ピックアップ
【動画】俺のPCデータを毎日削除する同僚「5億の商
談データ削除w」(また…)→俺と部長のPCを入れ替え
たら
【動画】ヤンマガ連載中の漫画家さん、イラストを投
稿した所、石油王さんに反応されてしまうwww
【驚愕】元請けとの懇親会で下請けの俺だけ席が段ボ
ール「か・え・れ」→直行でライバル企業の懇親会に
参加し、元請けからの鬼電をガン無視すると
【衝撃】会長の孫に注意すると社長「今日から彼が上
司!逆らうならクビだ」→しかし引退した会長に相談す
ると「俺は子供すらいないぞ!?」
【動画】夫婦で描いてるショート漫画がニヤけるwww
+++
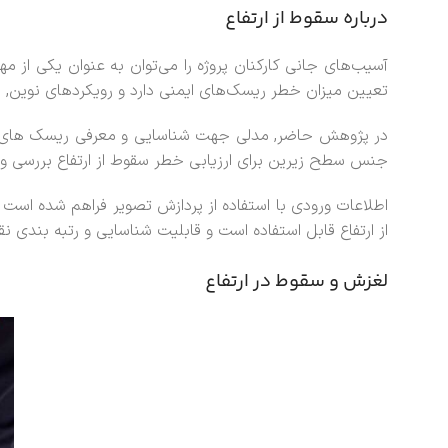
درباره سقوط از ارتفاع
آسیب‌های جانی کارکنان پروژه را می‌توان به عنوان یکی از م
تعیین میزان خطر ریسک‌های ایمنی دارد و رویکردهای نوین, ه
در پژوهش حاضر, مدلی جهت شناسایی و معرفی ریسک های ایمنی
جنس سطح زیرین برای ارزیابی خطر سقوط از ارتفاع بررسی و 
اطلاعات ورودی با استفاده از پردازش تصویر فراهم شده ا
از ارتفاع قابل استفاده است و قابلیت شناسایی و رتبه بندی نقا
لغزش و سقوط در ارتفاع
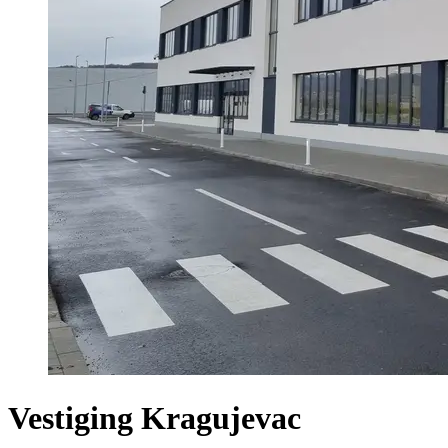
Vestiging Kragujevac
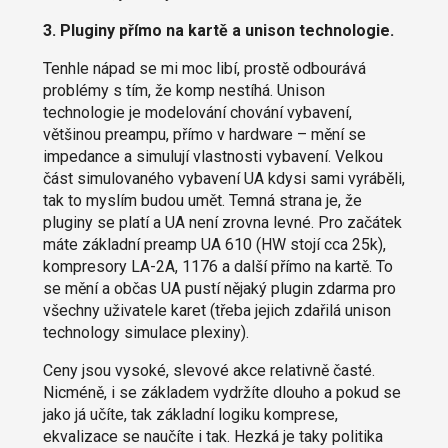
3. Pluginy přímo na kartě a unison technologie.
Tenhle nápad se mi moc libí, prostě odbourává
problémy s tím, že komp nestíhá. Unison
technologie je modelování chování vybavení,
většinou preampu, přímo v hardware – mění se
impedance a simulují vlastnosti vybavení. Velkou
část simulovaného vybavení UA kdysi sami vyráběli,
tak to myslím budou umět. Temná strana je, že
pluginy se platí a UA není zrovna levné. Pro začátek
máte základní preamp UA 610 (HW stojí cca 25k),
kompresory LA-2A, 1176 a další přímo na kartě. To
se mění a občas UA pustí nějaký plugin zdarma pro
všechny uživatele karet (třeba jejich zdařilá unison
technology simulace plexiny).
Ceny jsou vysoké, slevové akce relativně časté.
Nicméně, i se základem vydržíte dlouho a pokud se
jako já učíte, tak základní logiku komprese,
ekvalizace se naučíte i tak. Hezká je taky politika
+++
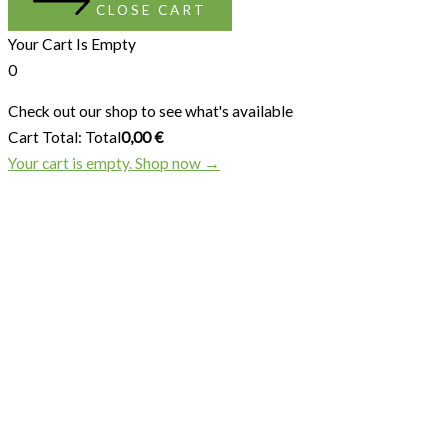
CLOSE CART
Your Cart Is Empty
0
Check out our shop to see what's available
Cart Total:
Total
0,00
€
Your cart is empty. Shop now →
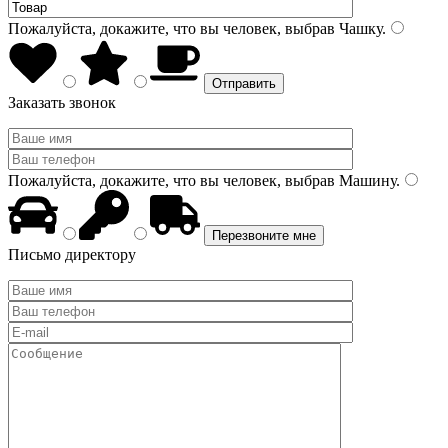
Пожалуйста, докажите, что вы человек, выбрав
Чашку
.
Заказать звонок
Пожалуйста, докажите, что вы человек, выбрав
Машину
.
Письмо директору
+++
## [Aim of the exercise]
Pull out the lines above in which the word "vybavení" appears.

## [Written answer]
technologie je modelování chování vybavení,
impedance a simulují vlastnosti vybavení. Velkou
část simulovaného vybavení UA kdysi sami vyráběli,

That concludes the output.